Source records
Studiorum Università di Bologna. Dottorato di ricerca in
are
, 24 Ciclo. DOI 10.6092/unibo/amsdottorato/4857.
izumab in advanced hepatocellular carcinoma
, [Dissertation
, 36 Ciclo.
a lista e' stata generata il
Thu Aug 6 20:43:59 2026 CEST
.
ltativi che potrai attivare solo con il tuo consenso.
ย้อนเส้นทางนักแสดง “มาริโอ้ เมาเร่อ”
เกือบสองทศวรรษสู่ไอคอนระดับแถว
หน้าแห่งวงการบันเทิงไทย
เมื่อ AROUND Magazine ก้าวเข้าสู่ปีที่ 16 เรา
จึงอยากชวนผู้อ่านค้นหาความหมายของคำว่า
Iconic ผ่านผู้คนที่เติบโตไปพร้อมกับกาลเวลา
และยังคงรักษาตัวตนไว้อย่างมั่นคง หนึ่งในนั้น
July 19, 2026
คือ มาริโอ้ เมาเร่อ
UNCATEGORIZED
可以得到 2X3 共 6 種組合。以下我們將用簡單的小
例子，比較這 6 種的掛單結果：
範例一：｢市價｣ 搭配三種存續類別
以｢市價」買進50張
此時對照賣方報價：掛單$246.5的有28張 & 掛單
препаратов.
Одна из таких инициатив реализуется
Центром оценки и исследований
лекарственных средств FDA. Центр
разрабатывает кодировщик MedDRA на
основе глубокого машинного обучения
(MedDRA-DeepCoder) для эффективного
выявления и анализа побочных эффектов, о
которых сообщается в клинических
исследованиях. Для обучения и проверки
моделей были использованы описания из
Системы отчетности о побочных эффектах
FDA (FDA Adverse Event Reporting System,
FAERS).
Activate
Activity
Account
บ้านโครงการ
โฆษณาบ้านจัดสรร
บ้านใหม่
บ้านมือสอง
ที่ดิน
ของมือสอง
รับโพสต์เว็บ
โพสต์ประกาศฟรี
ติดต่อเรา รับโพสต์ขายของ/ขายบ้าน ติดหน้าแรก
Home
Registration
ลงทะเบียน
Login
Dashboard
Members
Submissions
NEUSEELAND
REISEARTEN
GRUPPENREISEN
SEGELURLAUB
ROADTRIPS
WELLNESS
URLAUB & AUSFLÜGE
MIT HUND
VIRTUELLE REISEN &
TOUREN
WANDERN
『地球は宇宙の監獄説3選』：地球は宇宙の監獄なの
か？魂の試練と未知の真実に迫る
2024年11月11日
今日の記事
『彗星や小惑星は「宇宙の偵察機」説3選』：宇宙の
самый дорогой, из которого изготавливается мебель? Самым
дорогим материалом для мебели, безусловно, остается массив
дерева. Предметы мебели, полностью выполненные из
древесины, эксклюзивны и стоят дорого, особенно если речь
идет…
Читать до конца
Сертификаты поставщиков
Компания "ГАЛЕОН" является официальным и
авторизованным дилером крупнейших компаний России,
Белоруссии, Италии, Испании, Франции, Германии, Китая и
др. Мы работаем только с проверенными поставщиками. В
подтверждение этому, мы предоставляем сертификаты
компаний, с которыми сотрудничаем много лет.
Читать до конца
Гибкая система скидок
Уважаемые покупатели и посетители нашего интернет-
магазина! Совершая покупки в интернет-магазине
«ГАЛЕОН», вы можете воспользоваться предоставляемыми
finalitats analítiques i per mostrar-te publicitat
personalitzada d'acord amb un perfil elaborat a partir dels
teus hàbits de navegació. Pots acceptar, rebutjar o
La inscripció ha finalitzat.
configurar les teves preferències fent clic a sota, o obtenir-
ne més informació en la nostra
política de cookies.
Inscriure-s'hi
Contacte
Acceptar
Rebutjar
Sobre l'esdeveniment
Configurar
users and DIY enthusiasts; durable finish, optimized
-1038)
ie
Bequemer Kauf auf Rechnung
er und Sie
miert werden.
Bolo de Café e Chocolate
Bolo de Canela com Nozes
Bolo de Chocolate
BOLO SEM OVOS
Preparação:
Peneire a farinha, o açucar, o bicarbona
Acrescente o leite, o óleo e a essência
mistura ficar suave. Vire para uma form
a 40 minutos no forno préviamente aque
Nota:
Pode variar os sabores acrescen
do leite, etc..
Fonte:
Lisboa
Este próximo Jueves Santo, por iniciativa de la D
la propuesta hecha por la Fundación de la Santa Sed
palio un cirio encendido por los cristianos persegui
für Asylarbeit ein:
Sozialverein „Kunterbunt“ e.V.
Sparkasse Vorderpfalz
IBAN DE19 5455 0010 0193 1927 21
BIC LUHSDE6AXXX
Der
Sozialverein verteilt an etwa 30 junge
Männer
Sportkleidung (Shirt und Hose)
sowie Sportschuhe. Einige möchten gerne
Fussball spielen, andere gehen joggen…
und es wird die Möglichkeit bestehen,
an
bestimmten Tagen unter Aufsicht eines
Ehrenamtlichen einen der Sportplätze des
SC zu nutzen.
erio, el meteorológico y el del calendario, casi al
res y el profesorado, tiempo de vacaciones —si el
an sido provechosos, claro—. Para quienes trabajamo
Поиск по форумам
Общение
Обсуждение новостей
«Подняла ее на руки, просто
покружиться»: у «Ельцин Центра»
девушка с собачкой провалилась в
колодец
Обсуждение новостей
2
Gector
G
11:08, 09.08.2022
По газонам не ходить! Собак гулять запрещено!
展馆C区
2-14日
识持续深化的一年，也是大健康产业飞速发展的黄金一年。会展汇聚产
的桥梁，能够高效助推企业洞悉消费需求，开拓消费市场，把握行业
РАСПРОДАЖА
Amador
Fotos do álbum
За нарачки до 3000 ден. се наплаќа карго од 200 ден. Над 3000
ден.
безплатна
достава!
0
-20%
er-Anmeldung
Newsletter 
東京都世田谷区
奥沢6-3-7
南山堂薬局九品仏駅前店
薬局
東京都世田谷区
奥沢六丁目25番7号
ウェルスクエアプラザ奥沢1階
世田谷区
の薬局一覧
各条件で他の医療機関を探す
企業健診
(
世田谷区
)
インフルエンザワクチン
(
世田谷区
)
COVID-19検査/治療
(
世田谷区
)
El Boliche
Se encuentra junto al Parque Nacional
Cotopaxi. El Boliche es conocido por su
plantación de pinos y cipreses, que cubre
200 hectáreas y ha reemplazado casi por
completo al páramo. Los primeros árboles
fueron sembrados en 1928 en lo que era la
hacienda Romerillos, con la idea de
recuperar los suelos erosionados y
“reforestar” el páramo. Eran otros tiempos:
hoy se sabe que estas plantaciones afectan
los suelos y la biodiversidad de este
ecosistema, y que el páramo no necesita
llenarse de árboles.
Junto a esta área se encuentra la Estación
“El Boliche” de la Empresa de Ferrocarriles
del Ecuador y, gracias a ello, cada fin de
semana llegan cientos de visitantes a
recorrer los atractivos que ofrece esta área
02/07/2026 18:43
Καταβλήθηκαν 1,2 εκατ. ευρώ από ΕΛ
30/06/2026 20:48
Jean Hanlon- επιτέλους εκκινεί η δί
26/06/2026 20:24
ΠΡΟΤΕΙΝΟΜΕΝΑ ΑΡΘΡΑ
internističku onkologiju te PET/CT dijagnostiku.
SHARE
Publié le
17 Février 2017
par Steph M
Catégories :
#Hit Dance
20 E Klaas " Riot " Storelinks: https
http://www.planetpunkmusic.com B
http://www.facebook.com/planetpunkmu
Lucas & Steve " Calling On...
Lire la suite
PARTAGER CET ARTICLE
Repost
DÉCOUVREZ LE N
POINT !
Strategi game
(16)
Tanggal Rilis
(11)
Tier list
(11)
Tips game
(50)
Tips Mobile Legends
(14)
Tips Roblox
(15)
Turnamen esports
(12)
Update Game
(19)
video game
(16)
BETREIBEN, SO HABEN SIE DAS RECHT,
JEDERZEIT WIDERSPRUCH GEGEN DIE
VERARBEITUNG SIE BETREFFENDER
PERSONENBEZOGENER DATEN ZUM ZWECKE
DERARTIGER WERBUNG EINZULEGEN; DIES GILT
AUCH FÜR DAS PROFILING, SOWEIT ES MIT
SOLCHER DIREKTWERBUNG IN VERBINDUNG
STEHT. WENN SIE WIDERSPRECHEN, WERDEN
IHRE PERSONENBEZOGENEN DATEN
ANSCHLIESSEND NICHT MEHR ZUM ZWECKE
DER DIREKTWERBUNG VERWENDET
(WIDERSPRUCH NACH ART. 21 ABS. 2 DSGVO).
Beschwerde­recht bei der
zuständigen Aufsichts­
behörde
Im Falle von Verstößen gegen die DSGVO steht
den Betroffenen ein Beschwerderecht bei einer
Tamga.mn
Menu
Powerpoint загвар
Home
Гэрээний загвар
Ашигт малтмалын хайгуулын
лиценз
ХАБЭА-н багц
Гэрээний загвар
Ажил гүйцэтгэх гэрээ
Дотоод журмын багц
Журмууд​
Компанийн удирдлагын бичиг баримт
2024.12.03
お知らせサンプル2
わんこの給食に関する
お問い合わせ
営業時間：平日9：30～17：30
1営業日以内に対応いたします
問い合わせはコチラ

_EXERCISE AIM_. Your task is to quote, without any alteration, the lines running from the top of the records to the line that holds "разрабатывает кодировщик MedDRA на", both included.

_RESPONSE AREA_.
Studiorum Università di Bologna. Dottorato di ricerca in
are
, 24 Ciclo. DOI 10.6092/unibo/amsdottorato/4857.
izumab in advanced hepatocellular carcinoma
, [Dissertation
, 36 Ciclo.
a lista e' stata generata il
Thu Aug 6 20:43:59 2026 CEST
.
ltativi che potrai attivare solo con il tuo consenso.
ย้อนเส้นทางนักแสดง “มาริโอ้ เมาเร่อ”
เกือบสองทศวรรษสู่ไอคอนระดับแถว
หน้าแห่งวงการบันเทิงไทย
เมื่อ AROUND Magazine ก้าวเข้าสู่ปีที่ 16 เรา
จึงอยากชวนผู้อ่านค้นหาความหมายของคำว่า
Iconic ผ่านผู้คนที่เติบโตไปพร้อมกับกาลเวลา
และยังคงรักษาตัวตนไว้อย่างมั่นคง หนึ่งในนั้น
July 19, 2026
คือ มาริโอ้ เมาเร่อ
UNCATEGORIZED
可以得到 2X3 共 6 種組合。以下我們將用簡單的小
例子，比較這 6 種的掛單結果：
範例一：｢市價｣ 搭配三種存續類別
以｢市價」買進50張
此時對照賣方報價：掛單$246.5的有28張 & 掛單
препаратов.
Одна из таких инициатив реализуется
Центром оценки и исследований
лекарственных средств FDA. Центр
разрабатывает кодировщик MedDRA на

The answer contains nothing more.